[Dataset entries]
BEGIN

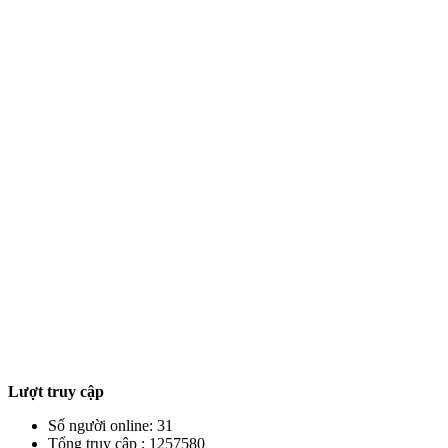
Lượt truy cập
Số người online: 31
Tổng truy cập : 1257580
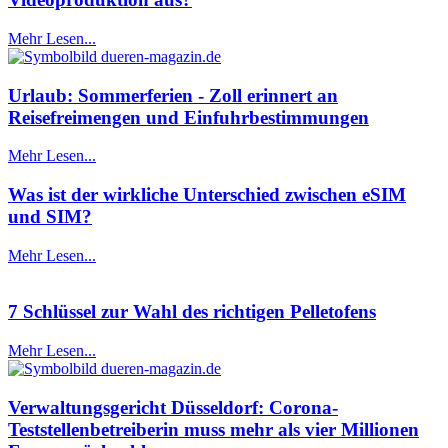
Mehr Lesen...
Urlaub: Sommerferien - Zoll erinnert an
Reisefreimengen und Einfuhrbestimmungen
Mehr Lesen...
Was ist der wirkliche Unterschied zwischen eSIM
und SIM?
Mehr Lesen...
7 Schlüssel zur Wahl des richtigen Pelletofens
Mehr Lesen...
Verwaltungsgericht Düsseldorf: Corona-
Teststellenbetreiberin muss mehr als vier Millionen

END

**WORK INSTRUCTION**
One exact copy of the data is required, and it should hold no pictures.

**RESULT OF THIS EXERCISE**
Lượt truy cập
Số người online: 31
Tổng truy cập : 1257580
Mehr Lesen...
Urlaub: Sommerferien - Zoll erinnert an
Reisefreimengen und Einfuhrbestimmungen
Mehr Lesen...
Was ist der wirkliche Unterschied zwischen eSIM
und SIM?
Mehr Lesen...
7 Schlüssel zur Wahl des richtigen Pelletofens
Mehr Lesen...
Verwaltungsgericht Düsseldorf: Corona-
Teststellenbetreiberin muss mehr als vier Millionen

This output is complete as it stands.